- Born: c. 1932 (age 93–94) United States
- Other names: Hal Mooz
- Education: Stevens Institute of Technology
- Occupations: Business consultant, systems engineer
- Known for: Integration of system engineering and project management

= Harold Mooz =

American business consultant

Harold (Hal) Mooz (born ca. 1932) is an American systems engineer, business consultant and founder and CEO of The Center for Systems Management, Inc., awarded the INCOSE Pioneer Award in 2001.

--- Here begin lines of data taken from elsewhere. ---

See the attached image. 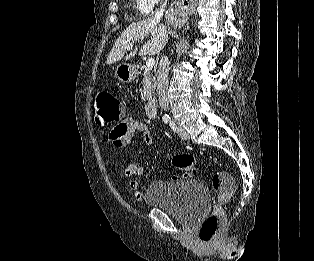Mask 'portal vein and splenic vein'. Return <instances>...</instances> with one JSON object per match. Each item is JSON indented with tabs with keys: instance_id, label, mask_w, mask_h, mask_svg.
Masks as SVG:
<instances>
[{
	"instance_id": "18ae733b",
	"label": "portal vein and splenic vein",
	"mask_w": 314,
	"mask_h": 261,
	"mask_svg": "<svg viewBox=\"0 0 314 261\" xmlns=\"http://www.w3.org/2000/svg\"><path fill=\"white\" fill-rule=\"evenodd\" d=\"M132 46L127 47L128 50H130ZM155 66V59L154 58H148L146 61V67L147 68H153Z\"/></svg>"
}]
</instances>
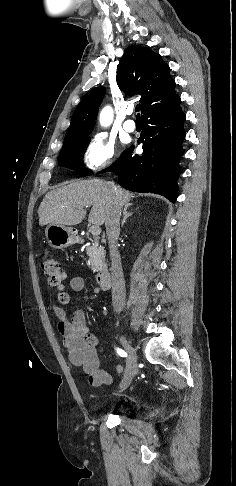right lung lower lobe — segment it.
<instances>
[{
    "instance_id": "obj_1",
    "label": "right lung lower lobe",
    "mask_w": 236,
    "mask_h": 486,
    "mask_svg": "<svg viewBox=\"0 0 236 486\" xmlns=\"http://www.w3.org/2000/svg\"><path fill=\"white\" fill-rule=\"evenodd\" d=\"M180 97L174 93L142 111L144 123L139 143L142 155L133 156L134 146L126 149L107 170L119 175L122 187L135 192H150L175 202L176 178L185 131V114L180 109Z\"/></svg>"
}]
</instances>
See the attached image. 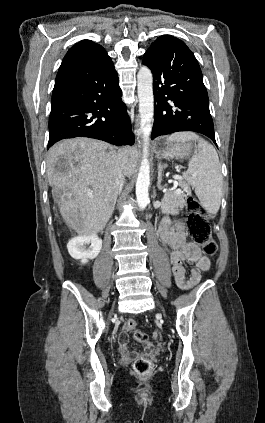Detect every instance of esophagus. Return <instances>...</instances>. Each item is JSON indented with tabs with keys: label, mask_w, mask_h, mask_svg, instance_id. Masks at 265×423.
I'll return each mask as SVG.
<instances>
[{
	"label": "esophagus",
	"mask_w": 265,
	"mask_h": 423,
	"mask_svg": "<svg viewBox=\"0 0 265 423\" xmlns=\"http://www.w3.org/2000/svg\"><path fill=\"white\" fill-rule=\"evenodd\" d=\"M139 124H140L139 118H138V116H136V119H135V135H136L137 139L141 138V129H140Z\"/></svg>",
	"instance_id": "esophagus-1"
}]
</instances>
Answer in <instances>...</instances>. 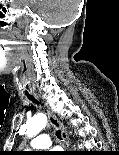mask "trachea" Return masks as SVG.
<instances>
[{
	"label": "trachea",
	"instance_id": "1",
	"mask_svg": "<svg viewBox=\"0 0 119 155\" xmlns=\"http://www.w3.org/2000/svg\"><path fill=\"white\" fill-rule=\"evenodd\" d=\"M24 96H28L30 100H32L34 103H37V100L32 95H29V90H24ZM56 136L58 139L62 140L60 131H56Z\"/></svg>",
	"mask_w": 119,
	"mask_h": 155
}]
</instances>
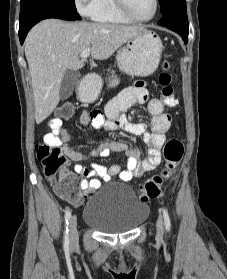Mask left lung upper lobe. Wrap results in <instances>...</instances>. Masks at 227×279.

== Early life and education ==
Mooz received his ME in Mechanical Engineering in 1954 from the Stevens Institute of Technology.

== Career ==
After graduation he worked in industry for 22 years as aerospace chief systems engineer and as project manager. In 1981 he started as an independent business consultant, and in 1989 founded the management training and consulting company The Center for Systems Management, Inc. He is a member of the Project Management Institute and of INCOSE.

== Recognition ==
With Kevin Forsberg Mooz is awarded both the CIA Agency Seal Medallion and in 2001 the INCOSE Pioneer Award acknowledging "Working as a team with Kevin Forsberg, he has pioneered and tirelessly promoted the concept of the integration of system engineering and project management into a single seamless process. In addition to his own work on complex development projects, he has taught thousands of professionals around the globe, both through tutorials and presentations and through his book, written with Dr.Forsberg, “Visualizing Project Management”."

== Publications ==
Mooz has authored and co-authored over 60 publications on systems engineering and project management. A selection:
- Forsberg, Kevin, Hal Mooz, and Howard Cotterman. Visualizing Project Management: a model for business and technical success. John Wiley and Sons, Three Editions 1995, 2000, 2005.
- Mooz, Hal, Kevin Forsberg, and Howard Cotterman. Communicating Project Management: The Integrated Vocabulary of Project Management and Systems Engineering. John Wiley and Sons, 2003.
- Mooz, Hal. Make Up Your Mind: A Decision Making Guide To Thinking Clearly and Choosing Wisely. John Wiley and Sons, 2012.

Articles, a selection:
- Forsberg, Kevin, and Harold Mooz. "The relationship of system engineering to the project cycle." Proceedings of the First Annual Symposium of National Council on System Engineering. October 1991: 57–65.
- Forsberg, Kevin, and Harold Mooz. "System engineering overview." Software Requirements Engineering (1997): 44-72.
- Forsberg, Kevin, and Harold Mooz. "System engineering for faster, cheaper, better." 1999 Ninth annual international symposium (INCOSE), Brighton, England. 1999.
- Mooz, Harold, and Kevin Forsberg. "The dual vee—illuminating the management of complexity." Proc 16th Annu Int Symp INCOSE, Orlando, FL. 2006.